Une fois les Châtiments écrits et publiés, Victor Hugo se lança, avec sa poésie, à l’assaut de tous les domaines de la connaissance: connaissance de la nature, du moi et de l’univers dans les Contemplations (1856), exploration et synthèse de l’histoire dans la Légende des siècles (1859-1883), connaissance du divin dans Dieu (écrit en 1855, posthume, 1891) et dans la Fin de Satan (posthume, 1886). Si les Contemplations s’articulent encore autour de la terrible épreuve que fut pour le poète la mort de sa fille (les poèmes «Autrefois» et «Aujourd’hui» y évoquent Léopoldine), la Légende des siècles est le projet d’une épopée qui embrasse la totalité de l’histoire et dont les poèmes illustrent la suite des âges.
Romans de l’exil
Dans la solitude de l’exil naquirent également les plus grands romans de Victor Hugo. Imaginé et travaillé dès 1840, à l’image des grands romans sociaux de Balzac ou de Sue, les Misérables fut publié en 1862 et accueilli avec réserve par la critique mais avec un enthousiasme délirant par le public, tant en Europe qu’aux États-Unis. Hugo confiait d’ailleurs à son éditeur, avant même d’avoir achevé la relecture des Misérables: «Ma conviction est que ce livre sera un des principaux sommets, sinon le principal, de mon oeuvre.» Les Misérables met en scène l’histoire et le progrès du peuple en marche; malgré cette dimension épique, les personnages principaux — leurs expériences, leur souffrance, etc. — sont nettement individualisés. Fantine, Jean Valjean, Cosette, Marius, Gavroche restent en effet dans leurs destins particuliers (quoique représentatifs de toute leur classe) les enjeux essentiels du récit.
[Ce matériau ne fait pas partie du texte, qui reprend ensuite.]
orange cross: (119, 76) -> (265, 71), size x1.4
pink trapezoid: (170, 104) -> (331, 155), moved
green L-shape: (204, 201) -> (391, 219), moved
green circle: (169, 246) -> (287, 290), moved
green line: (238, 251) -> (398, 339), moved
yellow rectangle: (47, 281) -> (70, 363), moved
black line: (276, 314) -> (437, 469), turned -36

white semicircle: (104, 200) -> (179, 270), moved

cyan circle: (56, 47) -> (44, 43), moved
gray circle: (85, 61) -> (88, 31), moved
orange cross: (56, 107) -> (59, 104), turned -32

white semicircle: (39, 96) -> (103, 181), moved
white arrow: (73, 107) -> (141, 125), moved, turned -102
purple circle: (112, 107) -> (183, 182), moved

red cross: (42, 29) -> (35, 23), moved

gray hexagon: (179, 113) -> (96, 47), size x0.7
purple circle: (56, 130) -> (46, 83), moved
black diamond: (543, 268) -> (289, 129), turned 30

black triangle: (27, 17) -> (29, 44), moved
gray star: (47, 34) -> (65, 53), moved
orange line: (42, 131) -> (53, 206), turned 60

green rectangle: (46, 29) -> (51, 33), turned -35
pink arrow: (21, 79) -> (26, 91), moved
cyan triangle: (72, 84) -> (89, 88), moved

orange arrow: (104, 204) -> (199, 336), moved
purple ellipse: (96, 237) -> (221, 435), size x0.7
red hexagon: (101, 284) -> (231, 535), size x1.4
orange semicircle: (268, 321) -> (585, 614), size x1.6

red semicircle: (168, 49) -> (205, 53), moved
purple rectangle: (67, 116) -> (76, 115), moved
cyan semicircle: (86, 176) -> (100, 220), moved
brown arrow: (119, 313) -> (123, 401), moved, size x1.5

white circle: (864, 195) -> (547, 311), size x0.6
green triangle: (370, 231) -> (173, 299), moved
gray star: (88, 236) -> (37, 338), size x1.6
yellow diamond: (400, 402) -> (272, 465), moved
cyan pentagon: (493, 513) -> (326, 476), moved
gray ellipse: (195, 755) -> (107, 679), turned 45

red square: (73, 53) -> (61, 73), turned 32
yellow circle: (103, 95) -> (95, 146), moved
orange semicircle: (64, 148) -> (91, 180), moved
A la vision réaliste du monde que proposent les romans de Balzac ou de Flaubert, s’oppose l’univers fabuleux (bien qu’historiquement marqué) des Travailleurs de la mer (1866) ou de l’Homme qui rit (1869). Les Travailleurs de la mer se présente comme le récit de la conquête de la nature par l’Homme, puisque les deux personnages principaux, Lethierry et Gilliatt, mus par leur idéal, y affrontent héroïquement la violence des tempêtes et de la faune marine. Quant à l’Homme qui rit, il conte les épreuves de Gwymplaine, fils d’un noble proscrit à cause de ses opinions républicaines dans l’Angleterre de la fin du XVe siècle. Les Travailleurs de la mer, l’Homme qui rit et Quatre vingt-treize, roman sur la Révolution écrit en 1872 lors d’un retour volontaire à l’exil, montrent avant tout l’échec de l’homme à réformer une société injuste et inégalitaire.
Un patriarche des lettres
L’écroulement de l’Empire lors de la guerre contre la Prusse en 1870 permit à Victor Hugo de revenir en France. Son retour fut triomphal et, en février, il fut élu député à la Constituante avec 214 169 voix. Il avait de vastes projets politiques: abolition de la peine de mort, réforme de la magistrature, défense des droits de la femme, instruction obligatoire et gratuite, création des États-Unis d’Europe. Mais, au bout d’un mois, désillusionné, il démissionna. Avec l’Année terrible (1872), sa poésie retrouva le ton des Châtiments pour témoigner des événements de la Commune.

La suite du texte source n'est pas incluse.